On boot I lost everything. I mean everything. Almost. Not a single ESPHome or Kasa device would show as connected (all unavailable and frontend suggesting I remove them) in the addon or in HA and all my Deconz entities were dead. The only thing still working was the USB connected RFLink and that was still receiving data from my weather station sensor. The odd ESPHome devices would show up for a split second or two then disappear again but all in all they were completely unusable. It was like HA/the OS/whatever couldn’t handle all the connections. The UI was still fast and I could browse around without issue or lag. I spent hours trying further reboots (HASSOS, just HA and full hypervisor) to no avail and tried restoring checkpoints/backups to configs and HA versions I had weeks ago and that I’d made immediately before starting and that I knew were good - nothing worked. At first I thought it was ESPHome but then noticed none of my Zigbee or Kasa devices worked either. Odd thing with that though was that the Deconz plugin still worked - it saw my Conbee stick and let me log in but wouldn’t allow me to control anything or receive data from sensors. RFlink via USB still functioned fine as well. Logs show nothing untoward for HA, HASSOS or the addons.
It got very late and I ended up going to bed, then checked the state history this morning and everything is back, albeit there are still droupouts, the original Sonoff and Shelly being the worst. Nothing working with Deconz but a reboot sorted that. Looking at the state history for the ESPHome/Kasa devices, they stayed unavailable for 6.5 hours and then eventually started coming back to life at around 6am. Connections are now very unstable but are just about usable.
My initial thoughts are:
- Kids at home for Covid, PIRs going mad, lots of state history = IO bottleneck somewhere. Shouldn’t be. SSD storage. Dying SSD? Other VMs suffering no performance issues though.
- CPU? Nope. Runs at an average of 95Mhz single core. Basically idle.

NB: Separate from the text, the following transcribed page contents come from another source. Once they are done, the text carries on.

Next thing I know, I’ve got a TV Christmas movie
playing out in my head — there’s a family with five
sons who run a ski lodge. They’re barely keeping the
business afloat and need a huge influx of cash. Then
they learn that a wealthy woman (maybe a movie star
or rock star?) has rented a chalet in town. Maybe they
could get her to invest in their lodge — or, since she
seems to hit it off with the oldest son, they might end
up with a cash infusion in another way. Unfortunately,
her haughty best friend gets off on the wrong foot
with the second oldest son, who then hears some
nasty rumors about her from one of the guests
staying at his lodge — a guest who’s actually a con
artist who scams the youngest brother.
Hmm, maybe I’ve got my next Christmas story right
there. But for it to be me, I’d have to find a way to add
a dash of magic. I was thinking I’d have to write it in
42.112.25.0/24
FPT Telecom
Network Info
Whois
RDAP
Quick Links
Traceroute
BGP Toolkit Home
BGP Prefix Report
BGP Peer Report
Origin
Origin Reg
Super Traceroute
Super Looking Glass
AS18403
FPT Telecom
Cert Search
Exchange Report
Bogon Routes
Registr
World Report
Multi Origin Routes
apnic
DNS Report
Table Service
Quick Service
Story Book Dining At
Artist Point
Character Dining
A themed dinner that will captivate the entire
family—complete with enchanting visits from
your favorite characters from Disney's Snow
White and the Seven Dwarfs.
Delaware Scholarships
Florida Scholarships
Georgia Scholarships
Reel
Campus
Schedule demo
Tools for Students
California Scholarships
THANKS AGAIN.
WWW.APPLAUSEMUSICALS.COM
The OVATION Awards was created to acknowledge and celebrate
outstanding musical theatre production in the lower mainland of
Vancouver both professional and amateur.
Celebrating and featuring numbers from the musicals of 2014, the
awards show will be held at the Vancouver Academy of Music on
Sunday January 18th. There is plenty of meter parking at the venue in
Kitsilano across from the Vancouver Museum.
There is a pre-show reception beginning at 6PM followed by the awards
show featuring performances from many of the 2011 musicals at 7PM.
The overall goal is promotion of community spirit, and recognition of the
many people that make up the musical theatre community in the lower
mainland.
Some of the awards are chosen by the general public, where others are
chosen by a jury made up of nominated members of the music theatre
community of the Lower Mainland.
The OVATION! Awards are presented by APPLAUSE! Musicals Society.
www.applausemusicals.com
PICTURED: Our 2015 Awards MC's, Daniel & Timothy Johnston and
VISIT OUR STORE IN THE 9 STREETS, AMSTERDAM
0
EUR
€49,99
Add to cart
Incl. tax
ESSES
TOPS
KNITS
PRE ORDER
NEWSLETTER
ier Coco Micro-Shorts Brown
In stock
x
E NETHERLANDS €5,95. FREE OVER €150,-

- RAM full/leaking? VM’s got 2GB. Possibly. Nothing in the logs, going to check via HA sensor. Wouldn’t it just page though? If so, SSD storage so surely no issue, unless SSD failing. Also, wouldn’t it affect USB connected devices also?!
- Wireless AP? No known issues with laptops/phones BUT they’re on the 5ghz link and IOT stuff all on 2.4ghz. Possibly. Could be interference or dodgy AP. Thing is though, also lost all Deconz devices. Conbee is connected via USB which explains why I could get to the interface but doesn’t it communicate via ‘virtual’ network to HA when USB connected? Rules out access point/physical network and makes it a purely HA API/HA network issue or severe interference on 2.4ghz knocking out both the all wifi devices and the zigbee devices, all at once and at the same time as my reboot. Can’t see it somehow and all devices stayed completely off for 6.5 hours. Too much of a coincidence. Definitely something HA related. Takes me back to the bottleneck theory but the PIRs weren’t seeing anything, it was night.
- HA related issue. How is that possible when restoring snapshots from good configs on previous versions?! This has to be hypervisor/hardware. I’m back to RAM/SSD.
- All the while the USB connected RFLink performed impeccably throughout the saga. If it was Disk/RAM IO, wouldn’t I have lost that as well?!
How can I clean up my install? It’s been update on top of update since around 0.90, surely this has to get messy. Can I get rid of old data, clean up junk/temp files and carry out some general maintenance to get it running as slick as possible? Not sure where to go next. Don’t fancy clean install. I don’t see my setup as overly extravagant/busy, surely I’ve not worn out/used up the SSD writes? It’s not that old.
Thanks and sorry again for the long post. Real head scratcher.